[Data for this exercise — start]

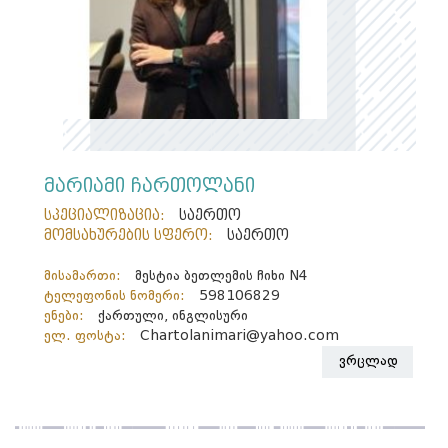
მარიამი ჩართოლანი
სპეციალიზაცია:
საერთო
მომსახურების სფერო:
საერთო
მისამართი:
მესტია ბეთლემის ჩიხი N4
ტელეფონის ნომერი:
598106829
ენები:
ქართული, ინგლისური
ელ. ფოსტა:
Chartolanimari@yahoo.com
ვრცლად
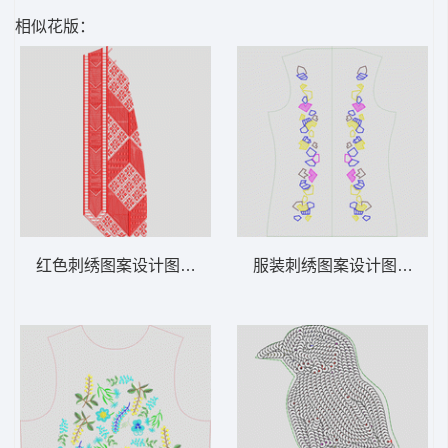
相似花版：
红色刺绣图案设计图 满绣 幅杂
服装刺绣图案设计图 几何 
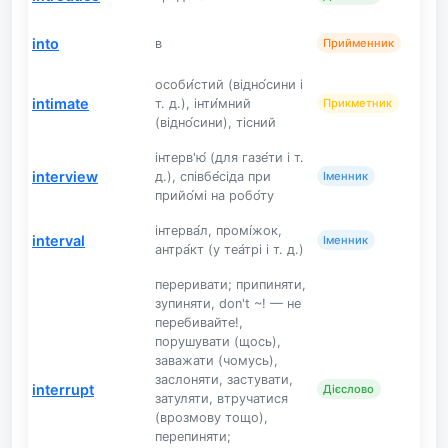
into
в
Прийменник
особи́стий (відно́сини і
intimate
т. д.), інти́мний
Прикметник
(відно́сини), тісний
інтерв'ю́ (для газе́ти і т.
interview
д.), співбе́сіда при
Іменник
прийо́мі на робо́ту
інтерва́л, промі́жок,
interval
Іменник
антра́кт (у теа́трі і т. д.)
переривати; припиняти,
зупиняти, don't ~! — не
перебивайте!,
порушувати (щось),
заважати (чомусь),
заслоняти, застувати,
interrupt
Дієслово
затуляти, втручатися
(врозмову тощо),
перепиняти;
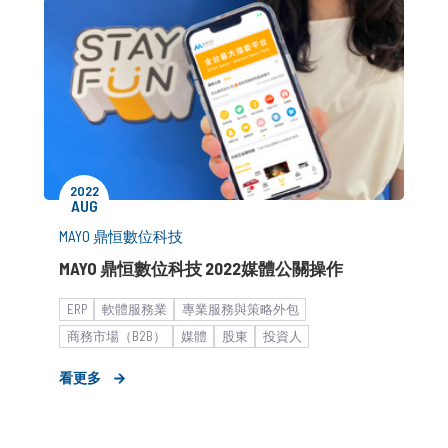
2022
AUG
MAYO 鼎恒數位科技
MAYO 鼎恒數位科技 2022媒體公關操作
ERP
軟體服務業
專業服務與策略外包
商務市場（B2B）
媒體
股東
投資人
外部/異業資源媒合
策展規劃
新創
形象資產建立
看更多
老創企業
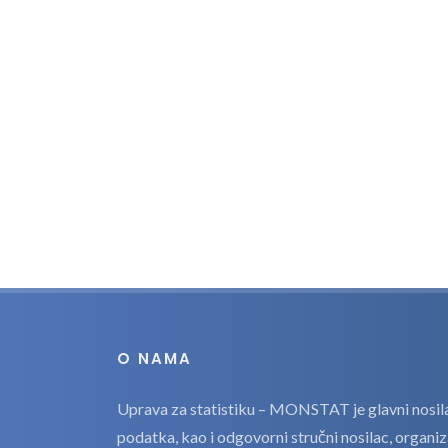
O NAMA
Uprava za statistiku – MONSTAT je glavni nosilac
podatka, kao i odgovorni stručni nosilac, organi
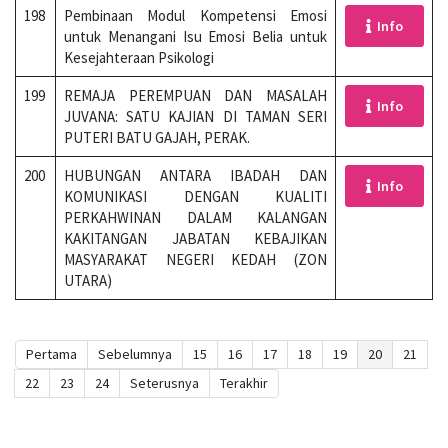
198
Pembinaan Modul Kompetensi Emosi
Info
untuk Menangani Isu Emosi Belia untuk
Kesejahteraan Psikologi
199
REMAJA PEREMPUAN DAN MASALAH
Info
JUVANA: SATU KAJIAN DI TAMAN SERI
PUTERI BATU GAJAH, PERAK.
200
HUBUNGAN ANTARA IBADAH DAN
Info
KOMUNIKASI DENGAN KUALITI
PERKAHWINAN DALAM KALANGAN
KAKITANGAN JABATAN KEBAJIKAN
MASYARAKAT NEGERI KEDAH (ZON
UTARA)
Pertama
Sebelumnya
15
16
17
18
19
20
21
22
23
24
Seterusnya
Terakhir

[Data for this exercise — finish]

■ **What you should do**:
For this exercise, retype the data above exactly and skip every image.

■ **Expected answer**:
მარიამი ჩართოლანი
სპეციალიზაცია:
საერთო
მომსახურების სფერო:
საერთო
მისამართი:
მესტია ბეთლემის ჩიხი N4
ტელეფონის ნომერი:
598106829
ენები:
ქართული, ინგლისური
ელ. ფოსტა:
Chartolanimari@yahoo.com
ვრცლად
相似花版：
红色刺绣图案设计图 满绣 幅杂
服装刺绣图案设计图 几何 
into
в
Прийменник
особи́стий (відно́сини і
intimate
т. д.), інти́мний
Прикметник
(відно́сини), тісний
інтерв'ю́ (для газе́ти і т.
interview
д.), співбе́сіда при
Іменник
прийо́мі на робо́ту
інтерва́л, промі́жок,
interval
Іменник
антра́кт (у теа́трі і т. д.)
переривати; припиняти,
зупиняти, don't ~! — не
перебивайте!,
порушувати (щось),
заважати (чомусь),
заслоняти, застувати,
interrupt
Дієслово
затуляти, втручатися
(врозмову тощо),
перепиняти;
2022
AUG
MAYO 鼎恒數位科技
MAYO 鼎恒數位科技 2022媒體公關操作
ERP
軟體服務業
專業服務與策略外包
商務市場（B2B）
媒體
股東
投資人
外部/異業資源媒合
策展規劃
新創
形象資產建立
看更多
老創企業
O NAMA
Uprava za statistiku – MONSTAT je glavni nosilac
podatka, kao i odgovorni stručni nosilac, organi
198
Pembinaan Modul Kompetensi Emosi
Info
untuk Menangani Isu Emosi Belia untuk
Kesejahteraan Psikologi
199
REMAJA PEREMPUAN DAN MASALAH
Info
JUVANA: SATU KAJIAN DI TAMAN SERI
PUTERI BATU GAJAH, PERAK.
200
HUBUNGAN ANTARA IBADAH DAN
Info
KOMUNIKASI DENGAN KUALITI
PERKAHWINAN DALAM KALANGAN
KAKITANGAN JABATAN KEBAJIKAN
MASYARAKAT NEGERI KEDAH (ZON
UTARA)
Pertama
Sebelumnya
15
16
17
18
19
20
21
22
23
24
Seterusnya
Terakhir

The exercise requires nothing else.